◆ Page-level text extractions
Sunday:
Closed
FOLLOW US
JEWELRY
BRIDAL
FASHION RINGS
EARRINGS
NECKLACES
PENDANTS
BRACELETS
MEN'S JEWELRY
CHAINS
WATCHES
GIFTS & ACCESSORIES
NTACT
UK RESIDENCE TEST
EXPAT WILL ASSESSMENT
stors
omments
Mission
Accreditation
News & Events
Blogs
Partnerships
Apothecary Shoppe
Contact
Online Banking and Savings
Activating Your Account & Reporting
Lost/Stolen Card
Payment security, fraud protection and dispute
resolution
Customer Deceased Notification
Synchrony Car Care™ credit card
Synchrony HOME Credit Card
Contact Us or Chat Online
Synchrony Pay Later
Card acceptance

--

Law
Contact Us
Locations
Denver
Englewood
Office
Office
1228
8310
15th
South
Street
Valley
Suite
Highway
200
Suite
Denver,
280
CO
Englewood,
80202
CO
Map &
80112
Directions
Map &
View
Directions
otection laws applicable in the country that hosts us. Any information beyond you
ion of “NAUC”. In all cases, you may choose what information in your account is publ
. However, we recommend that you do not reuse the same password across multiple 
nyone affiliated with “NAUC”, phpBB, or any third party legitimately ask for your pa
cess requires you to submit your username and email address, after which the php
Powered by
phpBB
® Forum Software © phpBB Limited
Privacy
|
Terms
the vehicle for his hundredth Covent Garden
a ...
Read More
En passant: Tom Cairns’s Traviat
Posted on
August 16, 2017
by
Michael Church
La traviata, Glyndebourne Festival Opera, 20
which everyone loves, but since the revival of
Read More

◆ Task instructions
Among the lines above, return those that hold the word "Synchrony".

◆ Output of the exercise
Synchrony Car Care™ credit card
Synchrony HOME Credit Card
Synchrony Pay Later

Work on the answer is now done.